Mark Carney a évoqué le fait d’assigner un nouvel objectif à la Banque centrale, en plus de celui sur l’inflation, qui se focaliserait sur le PIB nominal. Pensez-vous que cela sera efficace ?

Nous pourrions avoir un objectif de croissance du PIB nominal relativement élevé. Cela pourrait constituer un catalyseur important pour la baisse de la livre.
La parité euro sterling devrait aller à 0,87 et évoluer donc de -4%,-5%. La parité sterling dollar devrait se situer à 1,45, contre 1,52 aujourd’hui.

Envisagez-vous dans votre scenario des réactions violentes de certaines banques centrales vis-à-vis de la stratégie agressive déployée par la Banque centrale du Japon ?
Nous avons pour le moment au niveau du G20 et du G7 l’expression d’une certaine satisfaction vis-à-vis de la stratégie de la BoJ.
Il me semble que nous aurons du mal à voir une levée de boucliers de la part d’autres pays, même si la Banque centrale de la Corée a diminué son taux directeur en réponse à la concurrence exercée par les exportateurs japonais vis-à-vis des exportateurs coréens.

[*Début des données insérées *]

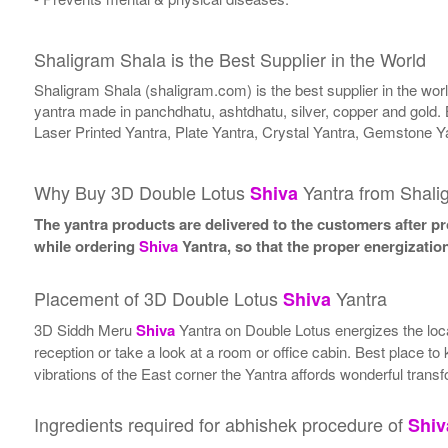
Shaligram Shala is the Best Supplier in the World
Shaligram Shala (shaligram.com) is the best supplier in the wo
yantra made in panchdhatu, ashtdhatu, silver, copper and gold. 
Laser Printed Yantra, Plate Yantra, Crystal Yantra, Gemstone Y
Why Buy 3D Double Lotus
Yantra from Shali
Shiva
The yantra products are delivered to the customers after pro
while ordering
Shiva
Yantra, so that the proper energizatio
Placement of 3D Double Lotus
Yantra
Shiva
3D Siddh Meru
Shiva
Yantra on Double Lotus energizes the locat
reception or take a look at a room or office cabin. Best place to
vibrations of the East corner the Yantra affords wonderful transf
Ingredients required for abhishek procedure of
Shiv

Cela pourrait-il vous inciter à aller sur le won ?
Globalement nous sommes d’avis qu’il y a encore des gains marginaux à prendre sur les devises asiatiques. Nous n’avons pas de conviction sur le won a proprement parler.

Que pensez-vous des paris faits sur une baisse additionnelle du dollar australien, du dollar canadien et du dollar néo zélandais ?
Nous constations déjà une dépréciation de ces monnaies consécutivement au ralentissement de la croissance chinoise et à l’affaiblissement des prix des matières premières.
Le fait que la Banque centrale d’Australie ait procédé à un amoindrissement de son taux directeur a contribué davantage à la dépréciation du dollar australien.
Cependant, nous n’avons pas de forte conviction sur la suite des évènements. N’ayant pas de visibilité claire sur l’évolution des prix des matières premières, nous restons plutôt à l’écart de ces devises.